> Material to process:
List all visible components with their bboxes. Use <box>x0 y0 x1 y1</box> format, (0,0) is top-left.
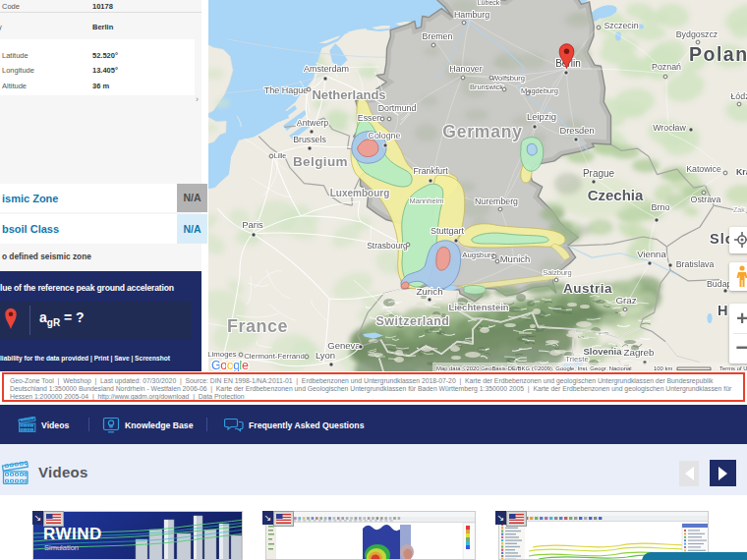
svg-text:Lyon: Lyon <box>316 350 335 361</box>
svg-text:Dresden: Dresden <box>559 126 594 136</box>
svg-text:Bydgoszcz: Bydgoszcz <box>676 29 718 39</box>
svg-text:Brno: Brno <box>651 202 669 212</box>
svg-text:Hanover: Hanover <box>449 64 482 74</box>
svg-text:Cologne: Cologne <box>369 131 401 140</box>
svg-text:Simulation: Simulation <box>44 543 79 552</box>
svg-text:Szczecin: Szczecin <box>603 21 638 30</box>
svg-text:Poznań: Poznań <box>652 62 681 72</box>
svg-text:Augsburg: Augsburg <box>462 251 494 259</box>
svg-text:Amsterdam: Amsterdam <box>304 64 349 74</box>
svg-text:Wolfsburg: Wolfsburg <box>491 74 525 83</box>
svg-text:Austria: Austria <box>563 281 612 296</box>
svg-text:Belgium: Belgium <box>293 154 348 169</box>
svg-text:Bremen: Bremen <box>423 31 453 41</box>
svg-text:Strasbourg: Strasbourg <box>367 241 408 251</box>
svg-text:The Hague: The Hague <box>264 85 309 95</box>
svg-text:Brunswick: Brunswick <box>470 83 503 91</box>
svg-text:Wrocław: Wrocław <box>653 123 686 133</box>
svg-text:Paris: Paris <box>242 219 263 230</box>
svg-text:Liechtenstein: Liechtenstein <box>448 302 508 312</box>
svg-text:Google: Google <box>211 359 249 371</box>
svg-text:Switzerland: Switzerland <box>376 314 450 328</box>
svg-text:Stuttgart: Stuttgart <box>431 226 465 236</box>
svg-text:Salzburg: Salzburg <box>543 268 572 277</box>
svg-text:Germany: Germany <box>442 122 522 141</box>
svg-text:Łódź: Łódź <box>730 91 747 101</box>
svg-text:Bratislava: Bratislava <box>676 259 715 269</box>
svg-text:Katowice: Katowice <box>686 164 721 174</box>
svg-text:100 km: 100 km <box>654 365 672 371</box>
svg-text:Zagreb: Zagreb <box>623 347 655 358</box>
svg-text:Antwerp: Antwerp <box>297 118 328 128</box>
svg-text:Terms of Use: Terms of Use <box>719 365 747 371</box>
svg-text:Frankfurt: Frankfurt <box>413 166 448 176</box>
svg-text:Luxembourg: Luxembourg <box>330 188 390 198</box>
svg-text:Hamburg: Hamburg <box>454 10 489 20</box>
svg-text:Lille: Lille <box>274 152 287 159</box>
svg-text:Leipzig: Leipzig <box>527 111 556 122</box>
svg-text:Prague: Prague <box>583 168 615 179</box>
svg-text:Vienna: Vienna <box>637 249 666 259</box>
svg-text:Dortmund: Dortmund <box>378 103 417 113</box>
svg-text:Brussels: Brussels <box>293 135 326 144</box>
svg-text:Netherlands: Netherlands <box>312 87 385 102</box>
svg-text:Limoges: Limoges <box>208 350 237 359</box>
svg-text:Czechia: Czechia <box>588 187 644 203</box>
svg-text:Nuremberg: Nuremberg <box>475 196 518 206</box>
svg-text:Mannheim: Mannheim <box>409 196 443 205</box>
svg-text:Zak: Zak <box>733 206 745 213</box>
svg-text:Trieste: Trieste <box>565 355 589 364</box>
svg-text:Kraków: Kraków <box>736 167 747 177</box>
svg-text:France: France <box>227 316 288 336</box>
svg-text:Ostrava: Ostrava <box>691 195 721 204</box>
svg-text:Zurich: Zurich <box>416 286 442 297</box>
svg-text:Slovenia: Slovenia <box>583 346 622 357</box>
svg-text:RWIND: RWIND <box>43 525 102 543</box>
svg-text:Graz: Graz <box>615 295 636 306</box>
svg-text:Map data ©2020 GeoBasis-DE/BKG: Map data ©2020 GeoBasis-DE/BKG (©2009), … <box>436 365 632 371</box>
svg-text:Poland: Poland <box>689 43 747 65</box>
svg-text:Munich: Munich <box>500 253 531 264</box>
svg-text:Essen: Essen <box>358 113 382 123</box>
svg-text:Clermont-Ferrand: Clermont-Ferrand <box>244 352 305 361</box>
svg-text:Lübeck: Lübeck <box>478 0 500 6</box>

> What to do: Omit the images; transcribe the listing verbatim.

> Response:
List all visible components with their bboxes. Use <box>x0 y0 x1 y1</box> format, (0,0) is top-left.
svg-text:Lyon: Lyon <box>316 350 335 361</box>
svg-text:Dresden: Dresden <box>559 126 594 136</box>
svg-text:Bydgoszcz: Bydgoszcz <box>676 29 718 39</box>
svg-text:Brno: Brno <box>651 202 669 212</box>
svg-text:Hanover: Hanover <box>449 64 482 74</box>
svg-text:Cologne: Cologne <box>369 131 401 140</box>
svg-text:Simulation: Simulation <box>44 543 79 552</box>
svg-text:Szczecin: Szczecin <box>603 21 638 30</box>
svg-text:Poznań: Poznań <box>652 62 681 72</box>
svg-text:Augsburg: Augsburg <box>462 251 494 259</box>
svg-text:Amsterdam: Amsterdam <box>304 64 349 74</box>
svg-text:Wolfsburg: Wolfsburg <box>491 74 525 83</box>
svg-text:Austria: Austria <box>563 281 612 296</box>
svg-text:Belgium: Belgium <box>293 154 348 169</box>
svg-text:Bremen: Bremen <box>423 31 453 41</box>
svg-text:Strasbourg: Strasbourg <box>367 241 408 251</box>
svg-text:The Hague: The Hague <box>264 85 309 95</box>
svg-text:Brunswick: Brunswick <box>470 83 503 91</box>
svg-text:Wrocław: Wrocław <box>653 123 686 133</box>
svg-text:Paris: Paris <box>242 219 263 230</box>
svg-text:Liechtenstein: Liechtenstein <box>448 302 508 312</box>
svg-text:Google: Google <box>211 359 249 371</box>
svg-text:Switzerland: Switzerland <box>376 314 450 328</box>
svg-text:Stuttgart: Stuttgart <box>431 226 465 236</box>
svg-text:Salzburg: Salzburg <box>543 268 572 277</box>
svg-text:Germany: Germany <box>442 122 522 141</box>
svg-text:Łódź: Łódź <box>730 91 747 101</box>
svg-text:Bratislava: Bratislava <box>676 259 715 269</box>
svg-text:Katowice: Katowice <box>686 164 721 174</box>
svg-text:100 km: 100 km <box>654 365 672 371</box>
svg-text:Zagreb: Zagreb <box>623 347 655 358</box>
svg-text:Antwerp: Antwerp <box>297 118 328 128</box>
svg-text:Terms of Use: Terms of Use <box>719 365 747 371</box>
svg-text:Frankfurt: Frankfurt <box>413 166 448 176</box>
svg-text:Luxembourg: Luxembourg <box>330 188 390 198</box>
svg-text:Hamburg: Hamburg <box>454 10 489 20</box>
svg-text:Lille: Lille <box>274 152 287 159</box>
svg-text:Leipzig: Leipzig <box>527 111 556 122</box>
svg-text:Prague: Prague <box>583 168 615 179</box>
svg-text:Vienna: Vienna <box>637 249 666 259</box>
svg-text:Dortmund: Dortmund <box>378 103 417 113</box>
svg-text:Brussels: Brussels <box>293 135 326 144</box>
svg-text:Netherlands: Netherlands <box>312 87 385 102</box>
svg-text:Limoges: Limoges <box>208 350 237 359</box>
svg-text:Czechia: Czechia <box>588 187 644 203</box>
svg-text:Nuremberg: Nuremberg <box>475 196 518 206</box>
svg-text:Mannheim: Mannheim <box>409 196 443 205</box>
svg-text:Zak: Zak <box>733 206 745 213</box>
svg-text:Trieste: Trieste <box>565 355 589 364</box>
svg-text:Kraków: Kraków <box>736 167 747 177</box>
svg-text:France: France <box>227 316 288 336</box>
svg-text:Ostrava: Ostrava <box>691 195 721 204</box>
svg-text:Zurich: Zurich <box>416 286 442 297</box>
svg-text:Slovenia: Slovenia <box>583 346 622 357</box>
svg-text:RWIND: RWIND <box>43 525 102 543</box>
svg-text:Graz: Graz <box>615 295 636 306</box>
svg-text:Map data ©2020 GeoBasis-DE/BKG: Map data ©2020 GeoBasis-DE/BKG (©2009), … <box>436 365 632 371</box>
svg-text:Poland: Poland <box>689 43 747 65</box>
svg-text:Munich: Munich <box>500 253 531 264</box>
svg-text:Essen: Essen <box>358 113 382 123</box>
svg-text:Clermont-Ferrand: Clermont-Ferrand <box>244 352 305 361</box>
svg-text:Lübeck: Lübeck <box>478 0 500 6</box>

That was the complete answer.